Krem of sum yong gai


----------



## DDial (Dec 4, 2017)

Needsomehelp said:


> Hey!
> This is my first time using a forum, so apologies in advance.
> 
> I need help finding the manufacturer of a steel braided toilet supply line.
> ...



Dude...Its a braided supply line...C'MON MAN


----------



## 5onthefloor (Sep 13, 2017)

I just drove into a wall reading these posts...

Sent from my SM-G930V using Tapatalk


----------



## chonkie (Jul 31, 2014)

DDial said:


> Dude...Its a ?????? line...C'MON MAN


Fixed it for ya! Ya know, in case you didn't realize what we're doing here.


----------



## Tango (Jan 13, 2018)

DDial said:


> Dude...Its a braided supply line...C'MON MAN


He thinks they are so awesome that he wants to order 10 000 of these! 
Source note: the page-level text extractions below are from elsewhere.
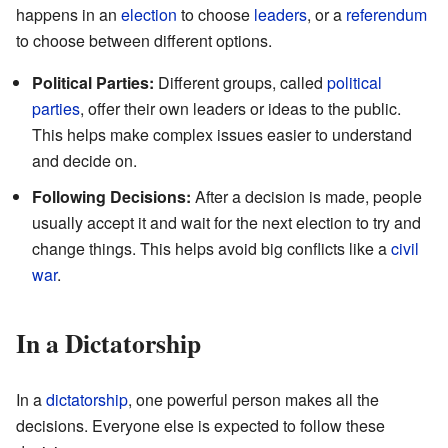
happens in an
election
to choose
leaders
, or a
referendum
to choose between different options.
Political Parties:
Different groups, called
political
parties
, offer their own leaders or ideas to the public.
This helps make complex issues easier to understand
and decide on.
Following Decisions:
After a decision is made, people
usually accept it and wait for the next election to try and
change things. This helps avoid big conflicts like a
civil
war
.
In a Dictatorship
In a
dictatorship
, one powerful person makes all the
decisions. Everyone else is expected to follow these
Reminds me one time I was getting supply parts and this asian guy both arms filled with random parts was asking a million questions to the clerk to fix, I mean Macgyver his plumbing problem. The clerk couldn't help him. I gave him my business card, you should of seen his perplexed face all contorted! He then left all confused.

Now saying that story I realize I never got to work for an asian. Hmmm I presume every single one of them is very good at doing their own plumbing?


----------



## chonkie (Jul 31, 2014)

Lol, seen that before at home depot. I just stand back, listen, and laugh while shaking my head. I don't even get involved in those situations anymore.

I don't think I have ever plumbed anything for anyone from China either. Hmm, maybe they all are doing their own plumbing. Probably do just as good as most other homeowners.


----------



## Tango (Jan 13, 2018)

chonkie said:


> Lol, seen that before at home depot. I just stand back, listen, and laugh while shaking my head. I don't even get involved in those situations anymore.
> 
> I don't think I have ever plumbed anything for anyone from China either. Hmm, maybe they all are doing their own plumbing. Probably do just as good as most other homeowners.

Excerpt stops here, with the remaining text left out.